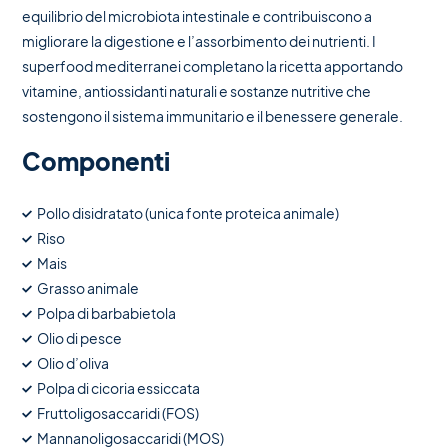
equilibrio del microbiota intestinale e contribuiscono a
migliorare la digestione e l’assorbimento dei nutrienti. I
superfood mediterranei completano la ricetta apportando
vitamine, antiossidanti naturali e sostanze nutritive che
sostengono il sistema immunitario e il benessere generale.
Componenti
Pollo disidratato (unica fonte proteica animale)
Riso
Mais
Grasso animale
Polpa di barbabietola
Olio di pesce
Olio d’oliva
Polpa di cicoria essiccata
Fruttoligosaccaridi (FOS)
Mannanoligosaccaridi (MOS)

===============

* _Description of the task_: Transcribe the data completely. No pictures should appear in the transcription.

* _Written answer_:
equilibrio del microbiota intestinale e contribuiscono a
migliorare la digestione e l’assorbimento dei nutrienti. I
superfood mediterranei completano la ricetta apportando
vitamine, antiossidanti naturali e sostanze nutritive che
sostengono il sistema immunitario e il benessere generale.
Componenti
Pollo disidratato (unica fonte proteica animale)
Riso
Mais
Grasso animale
Polpa di barbabietola
Olio di pesce
Olio d’oliva
Polpa di cicoria essiccata
Fruttoligosaccaridi (FOS)
Mannanoligosaccaridi (MOS)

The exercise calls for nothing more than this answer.